In addition to the CAMEX airborne and surface field operations, the Texas and Florida Underflights Experiment (TEFLUN), a parallel NASA field experiment in central Florida, provided additional ground validation observations (Datta et al. 2003; Durden et al. 2003a). TEFLUN-B, the second of its kind, was a Tropical Rainfall Measuring Mission precipitation experiment designed to obtain airborne and surface measurements needed to validate the TRMM rainfall algorithms. A dense TEFLUN-B rain gauge and disdrometer network was located in central Florida during August and September 1998. TEFLUN-B also deployed the National Center for Atmospheric Research S-band polarization radar, the NOAA Aeronomy Laboratory Profiler system and coordinated closely with the Melbourne, Florida, Weather Surveillance Radar-1988 Doppler (WSR-88D), and CAMEX-3 field team (Habib and Krajewski 2002).

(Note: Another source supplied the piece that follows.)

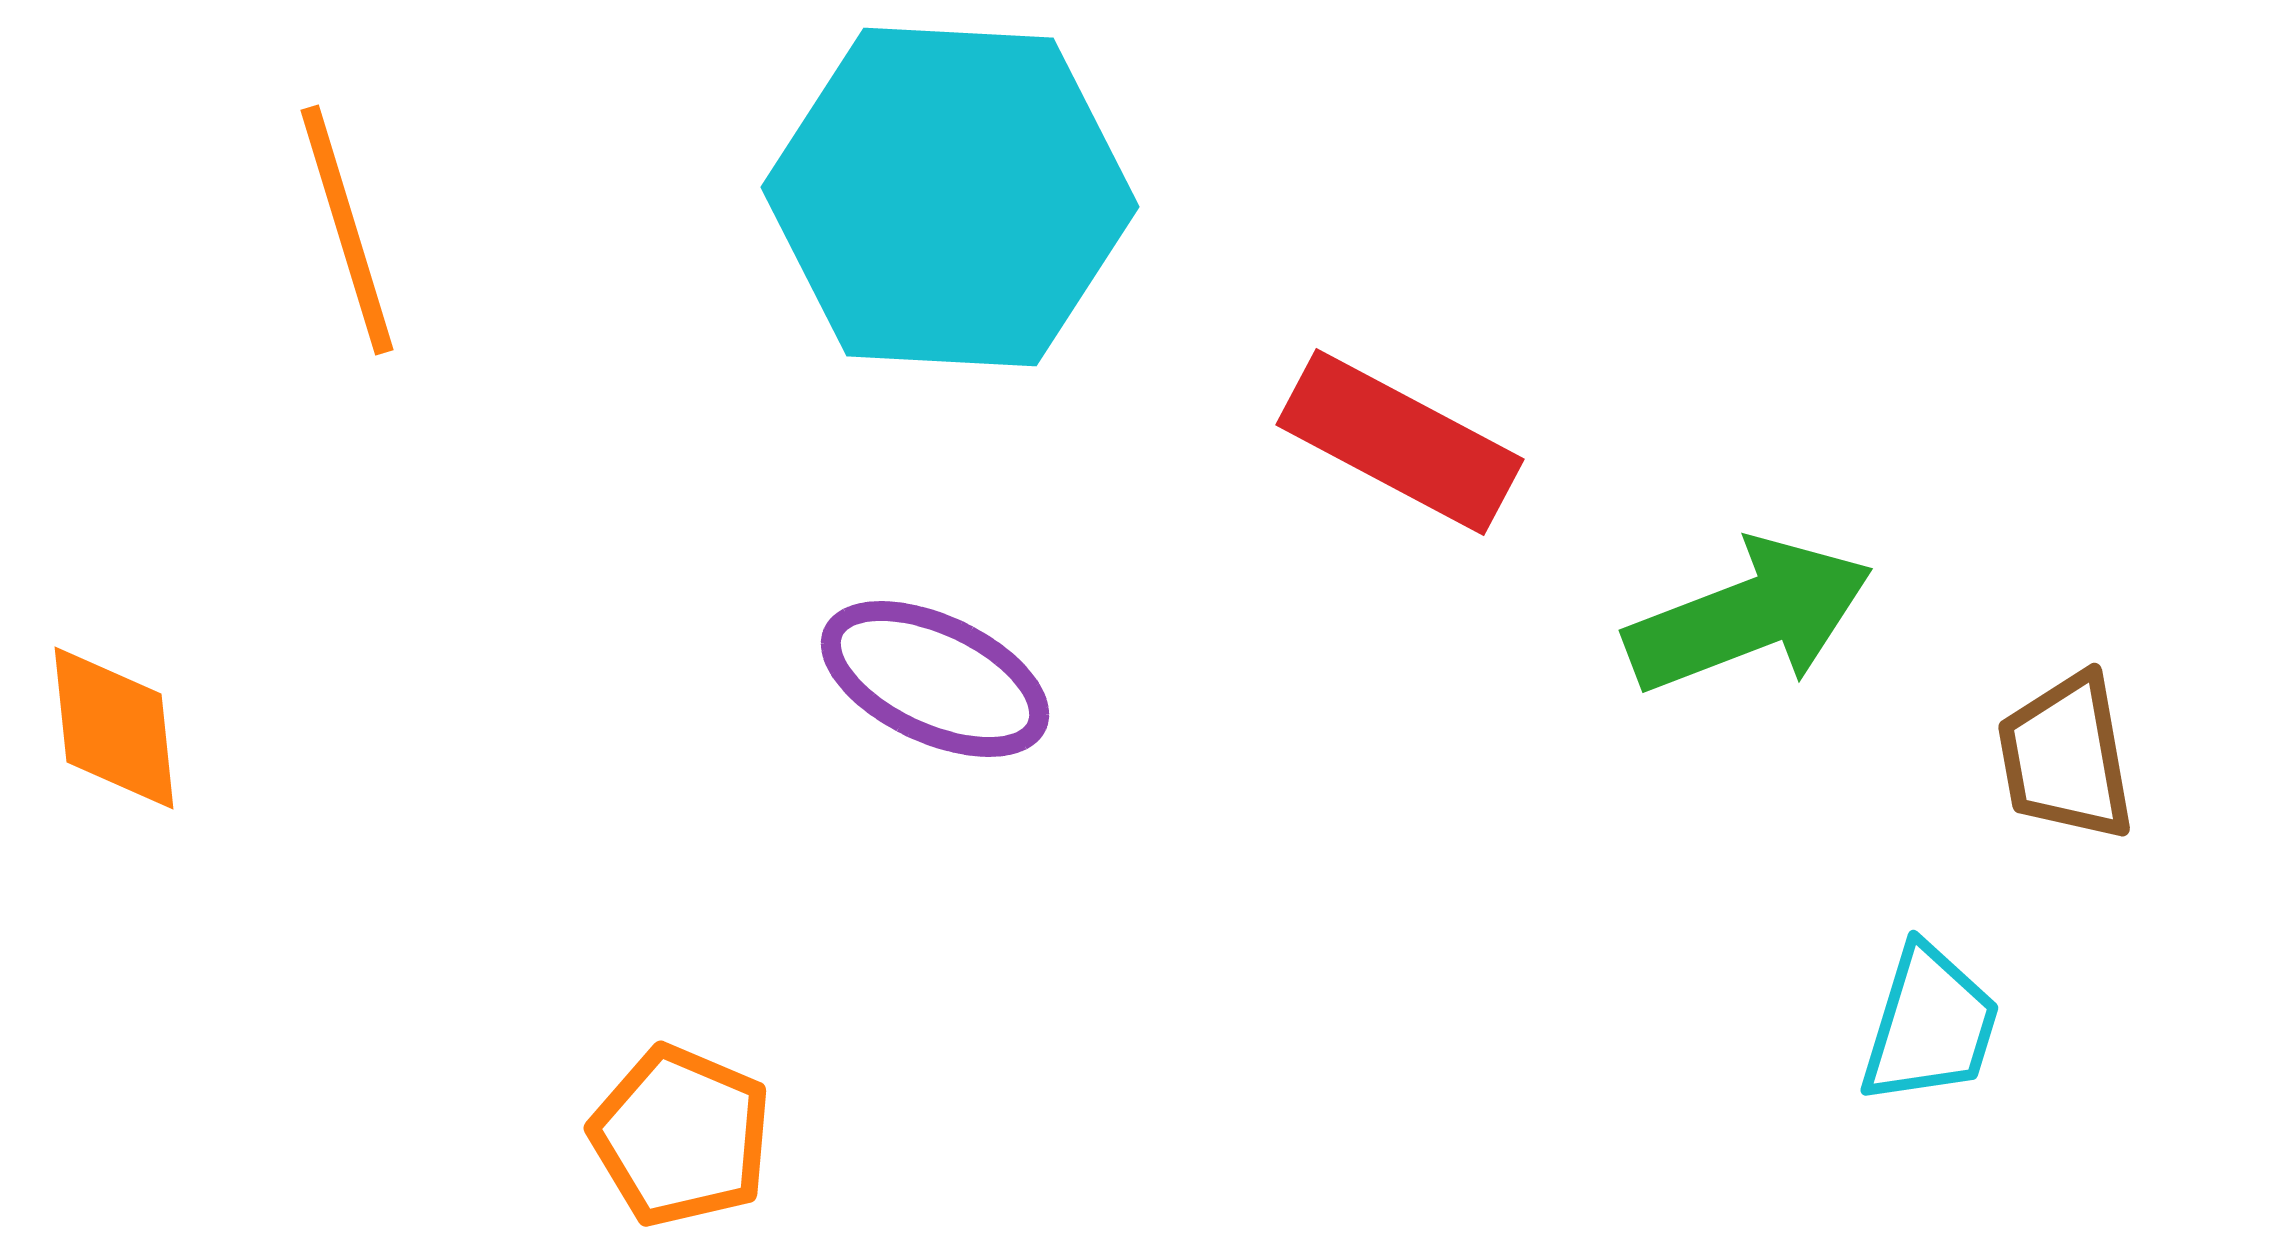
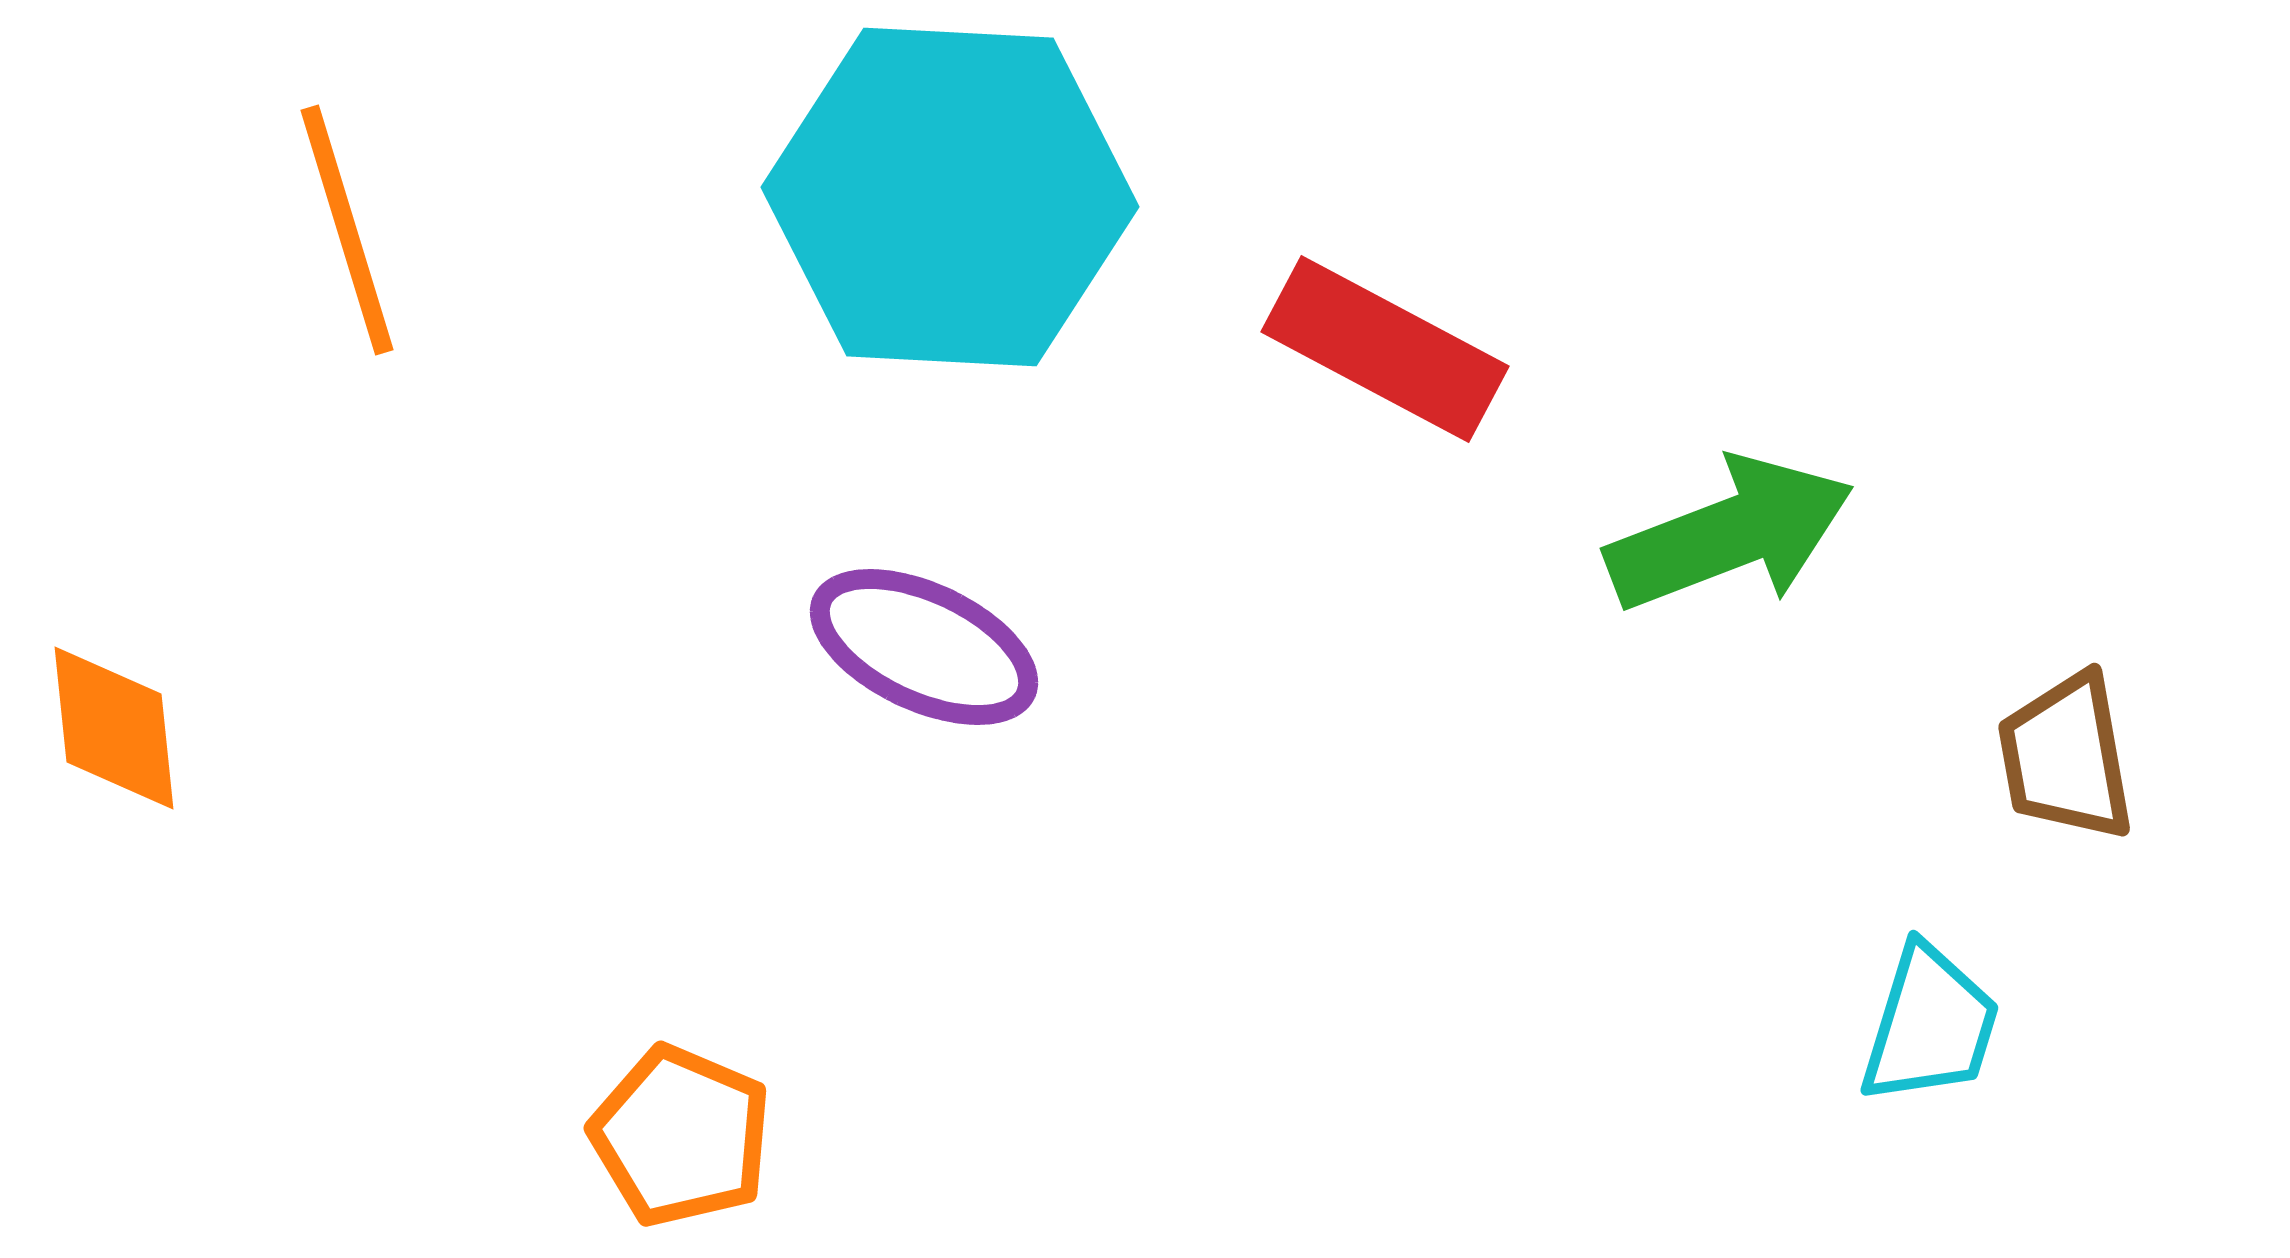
red rectangle: moved 15 px left, 93 px up
green arrow: moved 19 px left, 82 px up
purple ellipse: moved 11 px left, 32 px up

b. Aircraft platforms and instrumentation
The goals of the NASA aircraft used during CAMEX-3 were to provide high spatial and temporal information of the tropical cyclone structure, dynamics, and motion using both remote sensing and in situ sampling methods. The NASA ER-2 and DC-8 aircraft were the primary CAMEX airborne platforms (NASA Facts 2002a; NASA Facts 2002b). Both aircraft typically flew missions between 5 and 8 h in length depending upon the science objective, flight pattern, and location of the tropical cyclone relative to Patrick AFB. Most missions were conducted within an 1800-km radius of Patrick AFB. The CAMEX Science Team chose this distance because it was considered the best compromise between sampling time and transit time. All missions were coordinated with the Federal Aviation Administration and the Chief, Aerial Reconnaissance Coordination, All Hurricanes (CARCAH) located at the NOAA National Hurricane Center to ensure the CAMEX aircraft did not interfere with commercial traffic or hurricane reconnaissance aircraft operations.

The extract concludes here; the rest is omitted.